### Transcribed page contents
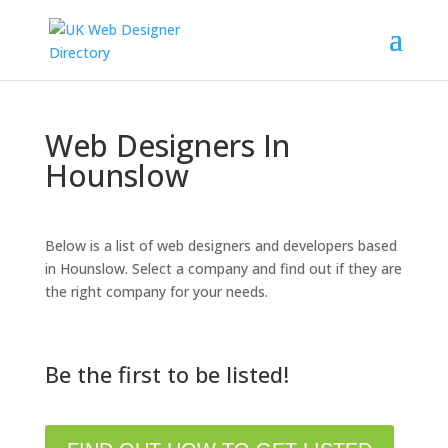
Web Designers In
Hounslow
Below is a list of web designers and developers based
in Hounslow. Select a company and find out if they are
the right company for your needs.
Be the first to be listed!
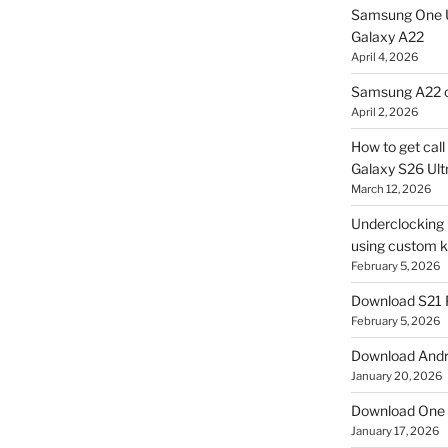
Samsung One U
Galaxy A22
April 4, 2026
Samsung A22 c
April 2, 2026
How to get cal
Galaxy S26 Ultr
March 12, 2026
Underclocking G
using custom ke
February 5, 2026
Download S21 
February 5, 2026
Download Andro
January 20, 2026
Download One 
January 17, 2026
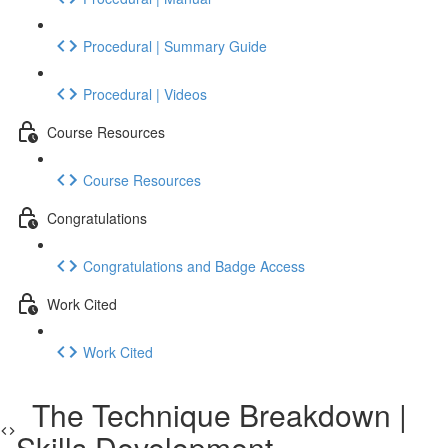
Procedural | Summary Guide
Procedural | Videos
Course Resources
Course Resources
Congratulations
Congratulations and Badge Access
Work Cited
Work Cited
The Technique Breakdown |
Skills Development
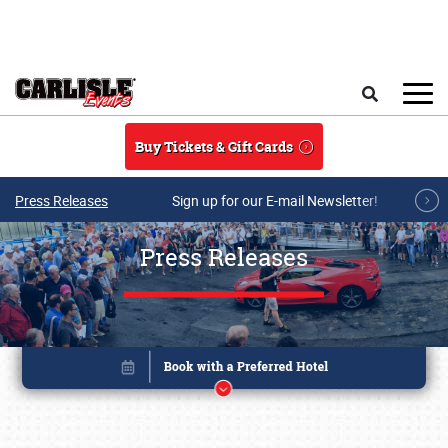
Skip to main content
Search
Buy Tickets & Gift Cards
Press Releases
Sign up for our E-mail Newsletter!
Press Releases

### Problem requirements
Only a word-for-word repetition of the lines from the one containing "Buy Tickets & Gift Cards" to the final line of the data above counts as the answer.

### Exercise solution
Buy Tickets & Gift Cards
Press Releases
Sign up for our E-mail Newsletter!
Press Releases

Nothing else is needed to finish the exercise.